Invité de "Lundi C'est Politique", ce lundi 10 février, le premier président de la Cour des comptes a prévenu que la situation des finances publiques allait nécessiter plusieurs années d'efforts. Sans austérité, mais en réalisant des économies sur les dépenses de l'Etat, a soutenu Pierre Moscovici.
"Pendant 5 ans, il va falloir faire des efforts comparables à ceux qui ont été faits cette année." Invité de l'émission "Lundi, c'est politique" sur LCP, ce lundi 10 février, Pierre Moscovici a douché les espoirs d'une rémission rapide des finances publiques du pays. "Il ne faut pas laisser penser que c'était un coup comme ça, difficile", a soutenu le premier président de la Cour des comptes. Qui a, en outre, appelé à une méthode différente par rapport à celle privilégié par le gouvernement cette année : en appuyant davantage sur les dépenses de l'Etat que sur la fiscalité ou sur la méthode du rabot. "Il faudra regarder dépense publique par dépense publique, là où c'est efficace", a-t-il professé, appelant à une large revue des dépenses.

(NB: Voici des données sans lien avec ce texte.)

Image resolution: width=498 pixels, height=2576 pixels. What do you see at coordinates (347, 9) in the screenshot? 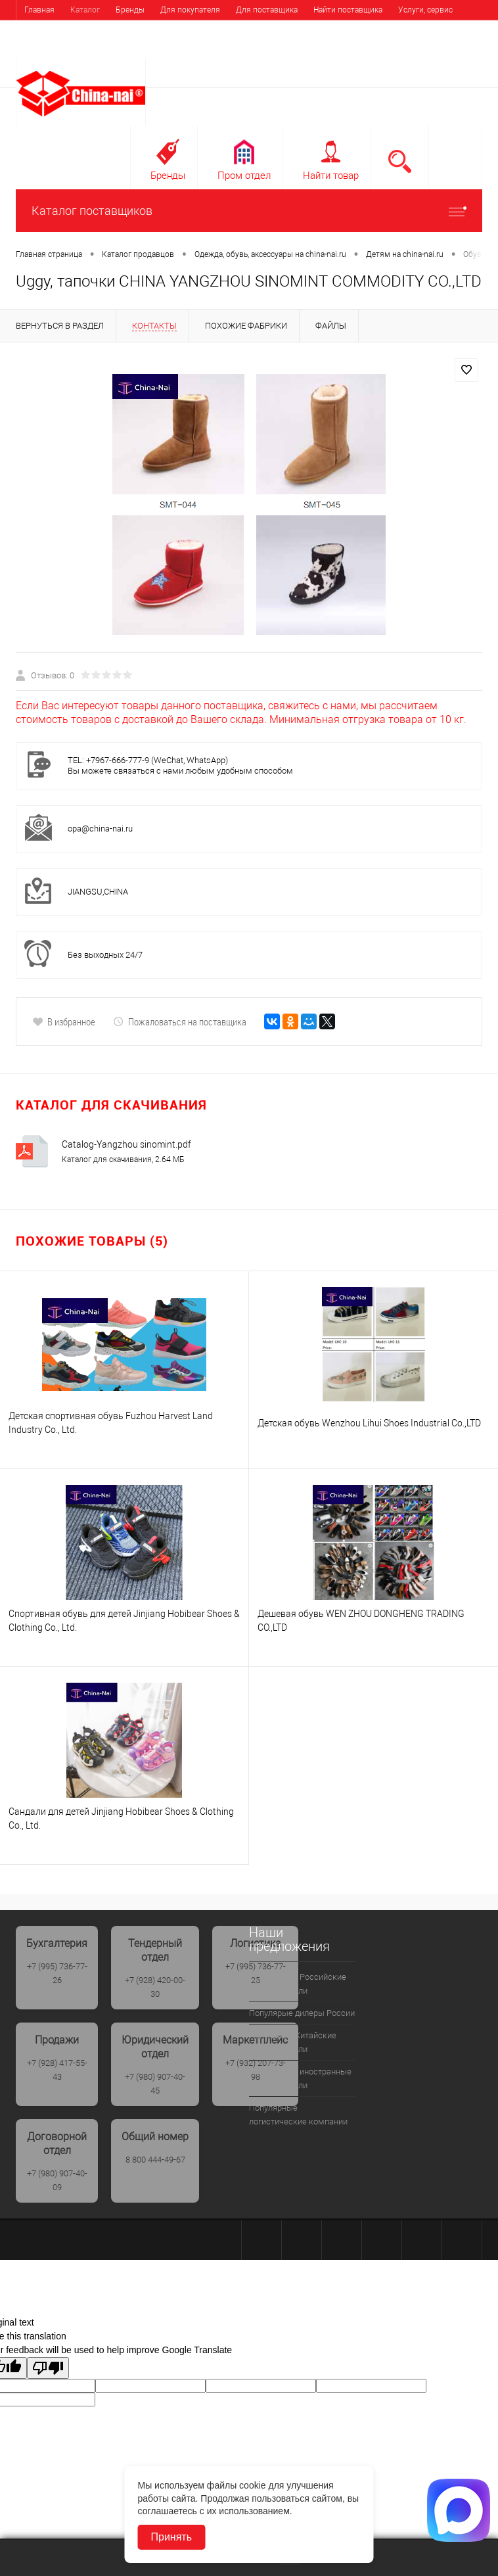
I see `Найти поставщика` at bounding box center [347, 9].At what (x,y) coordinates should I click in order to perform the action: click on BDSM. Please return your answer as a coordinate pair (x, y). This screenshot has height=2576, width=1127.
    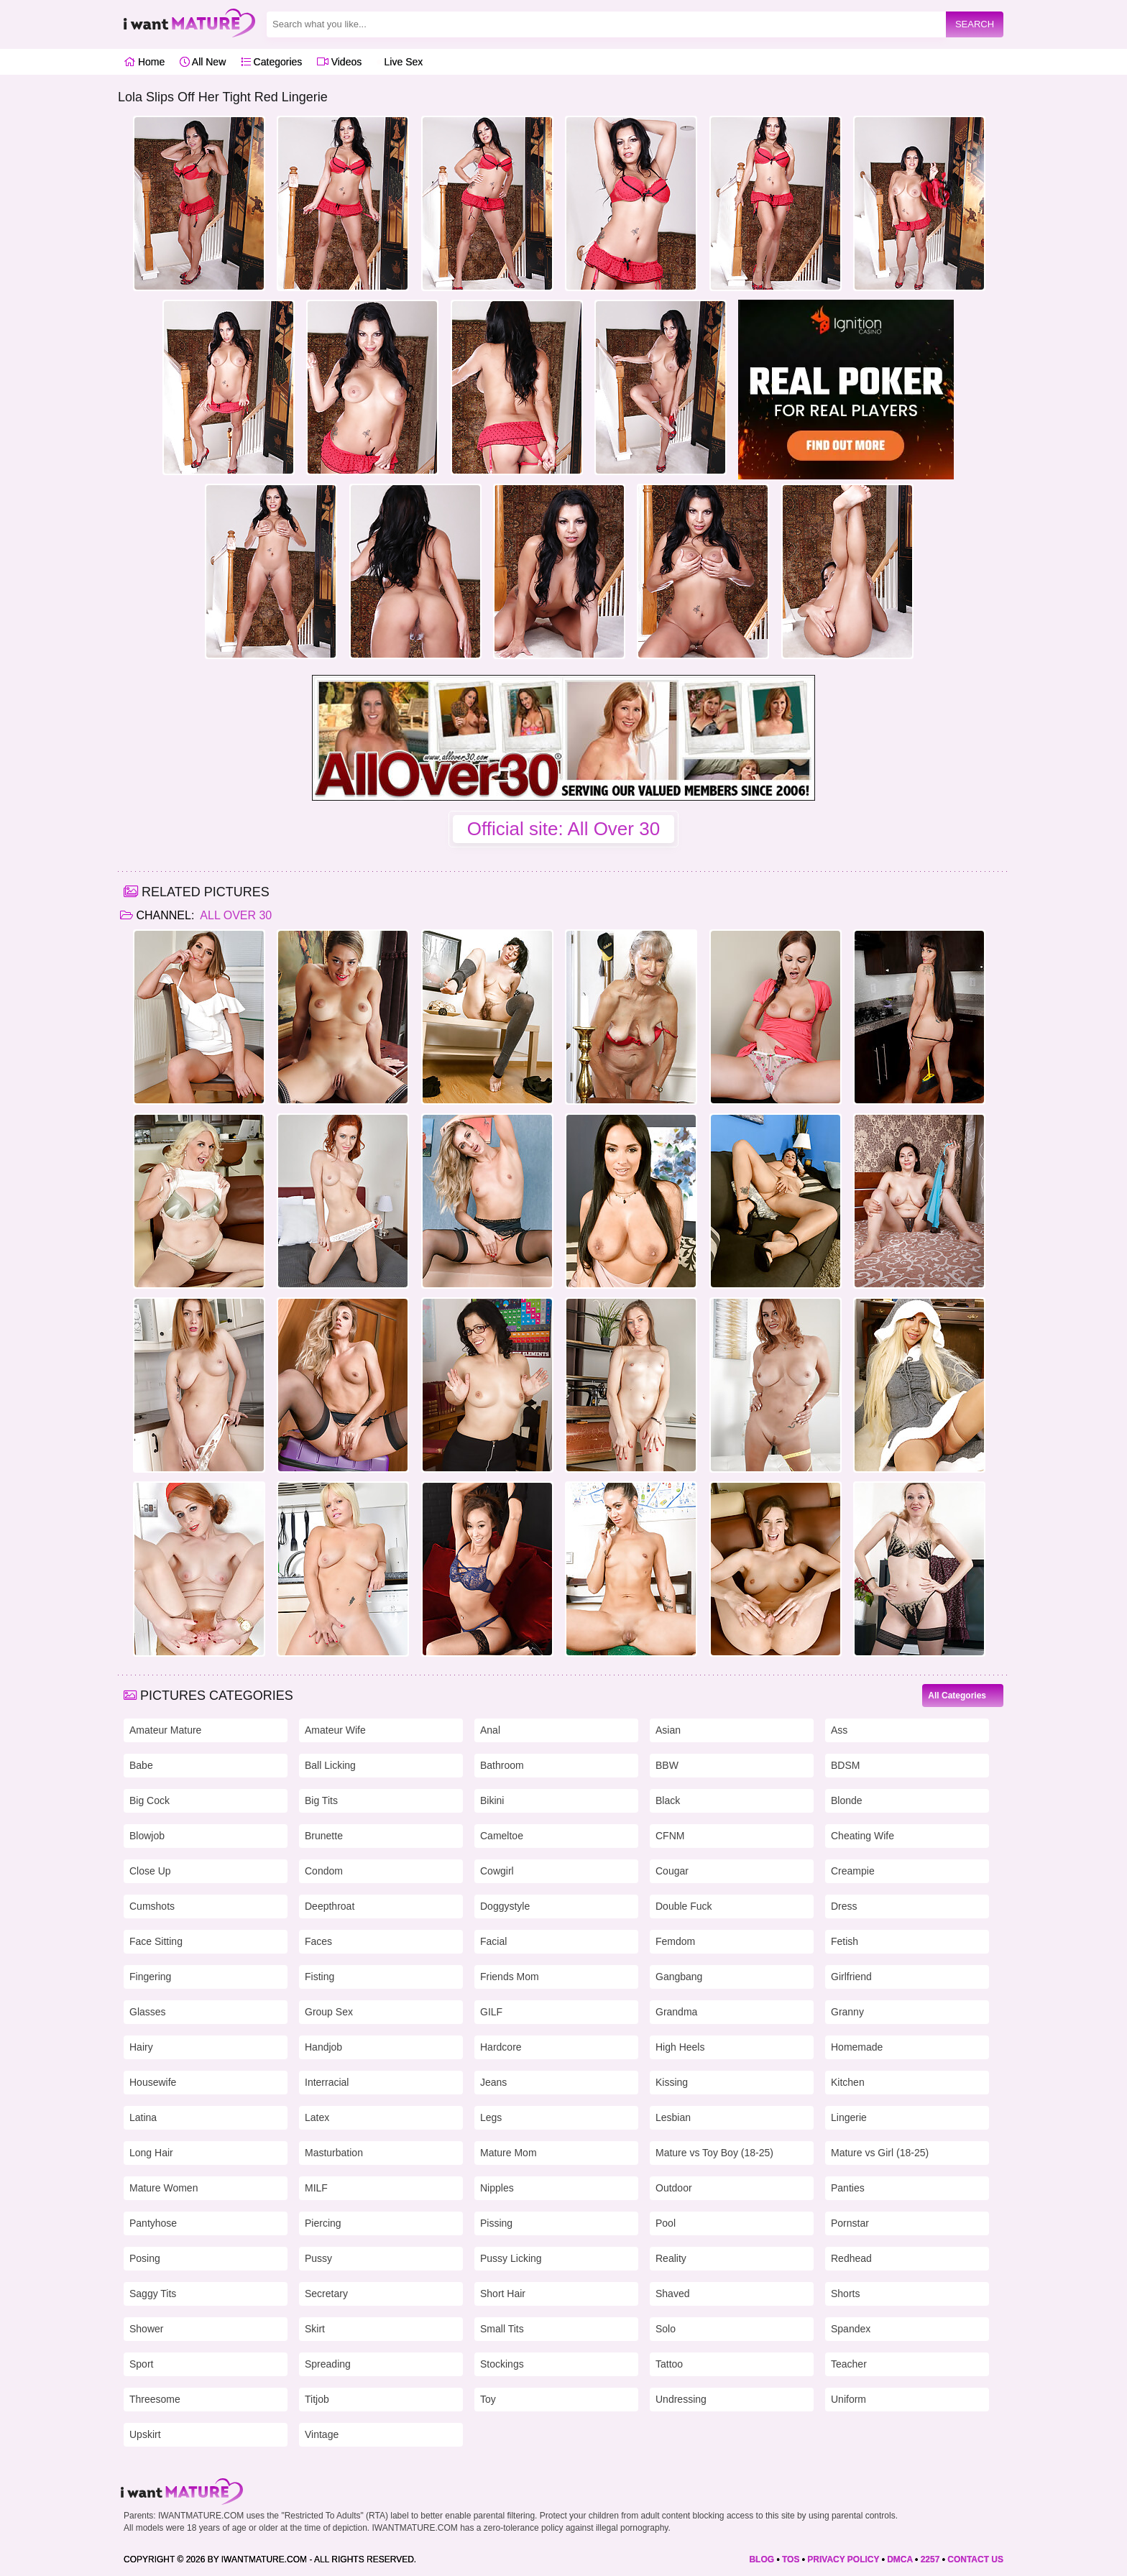
    Looking at the image, I should click on (845, 1765).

Pas question cependant de tomber dans une "austérité" qui serait délétère à moyen terme, a mis en garde le haut fonctionnaire. "On peut améliorer la qualité de la dépense publique dans tous les secteurs, et l'Etat, et les collectivités locales, sans réduire la qualité du service public", a-t-il estimé. Avant de reprendre quelques exemples de dépenses de l'Etat susceptibles d'être soupesées : bonus écologique pour des véhicules lourds, gardes d'enfants sans conditions de revenus, aides à l'apprentissage dans l'enseignement supérieur...
Comme il l'avait déjà dit récemment devant la commission des finances de l'Assemblée nationale, Pierre Moscovici a répété que la dérive des finances publiques s'était notoirement aggravée "ces toutes dernières années". A la sortie de la crise sanitaire du Covid-19, nos voisins européens ont ralenti sur le déficit public, tandis que la France a continué d'accélerer, a-t-il pointé.
L'ancien ministre de l'Economie et des Finances du quinquennat Hollande est également revenu sur l'audit que rendra la Cour des comptes le 19 février sur les régimes de pension, commandé par le gouvernement dans le cadre de la réouverture du chantier sur les retraites. "Je suis certain qu'il sera indiscutable, parce que nous faisons un travail parfaitement objectif, et qu'il sera objectivé", a-t-il assuré.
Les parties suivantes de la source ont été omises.